If your version of Python doesn't understand yield from, you can do this:
def compositions(num, width, parent=[]):
if width > 1:
for i in range(num, -1, -1):
for t in compositions(i, width - 1, parent + [num - i]):
yield t
else:
yield parent + [num]
To generate the compositions in descending order, simply reverse the range call, i.e. for i in range(num + 1):.
Finally, here's an unreadable one-line version. :)
def c(n, w, p=[]):
yield from(t for i in range(n,-1,-1)for t in c(i,w-1,p+[n-i]))if w-1 else[p+[n]]

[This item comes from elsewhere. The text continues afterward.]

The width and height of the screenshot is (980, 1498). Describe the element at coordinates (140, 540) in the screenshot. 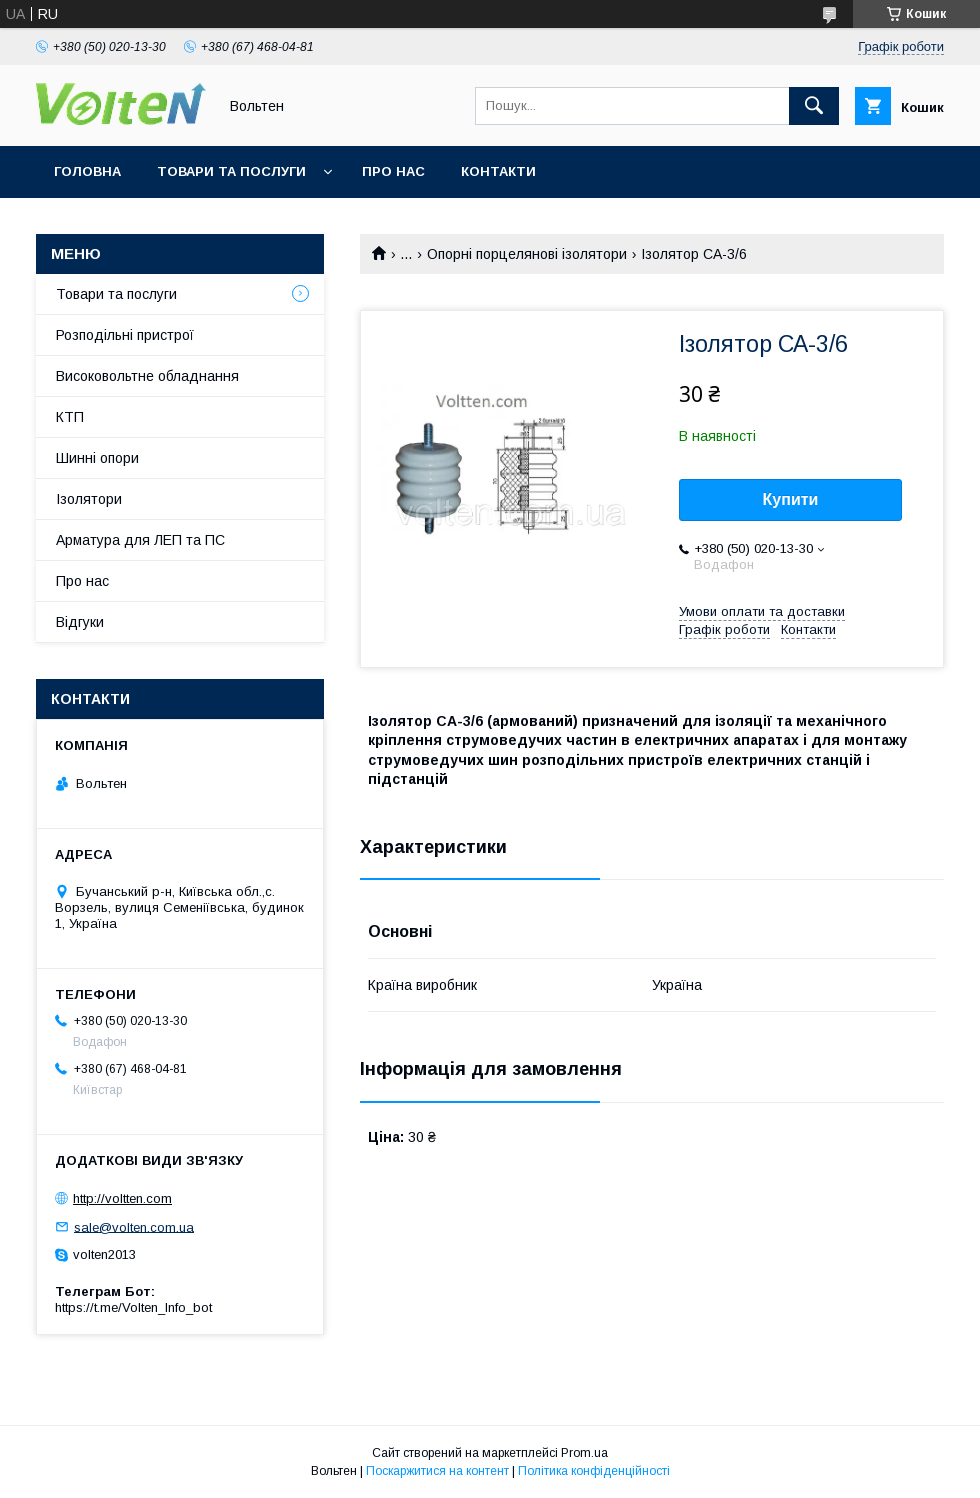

Being an inveterate tinkerer, I couldn't stop myself from making yet another version. :) This is simply the original version combined with the code for combinations listed in the itertools docs. Of course, the real itertools.combinations is written in C so it runs faster than the roughly equivalent Python code shown in the docs.
def compositions(num, width):
r = width - 1
indices = list(range(r))
revrange = range(r-1, -1, -1)
first = [-1]
last = [num + r]
yield [0] * r + [num]
while True:
for i in revrange:
if indices[i] != i + num:
break
else:
return
indices[i] += 1
for j in range(i+1, r):
indices[j] = indices[j-1] + 1
yield [v - u - 1 for u, v in zip(first + indices, indices + last)]
This version is about 50% slower than the original at doing compositions(15, 8): it takes around 2.3 seconds on my machine.